The director casts two attractive people where he ought have chosen a couple of actual actors instead, and thus it becomes hard to care about the protagonists or their sundered hearts, and despite aesthetic appeal, what we end up with is -- at best -- a screensaver.
Fitoor benefits immensely from its strong literary feel enhanced by solid, assured storytelling. What is most admirable is the manner in which the film sticks to its chosen tenor – marked by controlled and effective drama – right until the very end. The director extracts a dazzling performance from the star of the show – Tabu as Begum Hazrat Jaan. Go for it because there might not be too many better films than Fitoor this year.

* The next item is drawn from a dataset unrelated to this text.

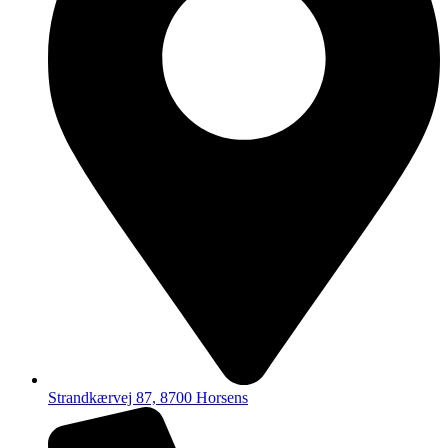
Strandkærvej 87, 8700 Horsens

FITOOR is a huge letdown despite its great visuals, as it fails to connect emotionally. At the Box-Office, the movie will appeal only to a minuscule set of multiplex audience. FITOOR's director Abhishek Kapoor seems extremely confused in his narrative of FITOOR. While the film does have its moments under the sun, FITOOR turns out to be such a BIG disappointment for all those who really had 'great expectations' (no pun intended) from the film.
Fitoor is one of those films where the milieu plays a major role and since it’s Kashmir, it works wonders. Every frame of the film is captured with a great deal of thought and looks stunning. What pulls the film down is its pace. Not many can endure a love story that stretches for this long.
‘Inspiration’ Charles Dickens is just the first casualty. Fitoor spares no one, not Kashmir, not Delhi, not London, not artists, and not even poor Pakistan, which somehow finds its way into this tale essentially about love traversing social divides.
Melodrama and a superficial love story are some of the road blocks that hinder a beautiful cinematic journey Abhishek Kapoor wanted to take you on. Aditya and Tabu are undoubtedly the best bets in Fitoor. While you are likely to fall in love with Noor (Aditya), pity and hate is what Tabu’s Begum Hazrat evokes.
Fitoor, based on Charles Dickens' Great Expectations, meets some expectations - but not all. The film also looks gorgeous - but opulence takes over substance, chinars, minars and lace dominating grip, passion and pace. For a love story, Fitoor lacks heat. To play with a great quote, oh what a tangled web we weave, when we learn to retrieve - in this case, retrieving a classic indeed caused a tangle, albeit one of Pashmina dhaagas.
Abhishek Kapoor's adaptation of the Dickens classic is laudable in parts. Fitoor, for all its spellbinding beauty, fumbles bad. The story meanders and loses way in between, and there seems a certain urgency in tying all the loose ends. At the end of the day, Fitoor demands a lot of patience on the part of the viewer. But that is largely made up for by Kashmir. Watch the film for its sheer beauty.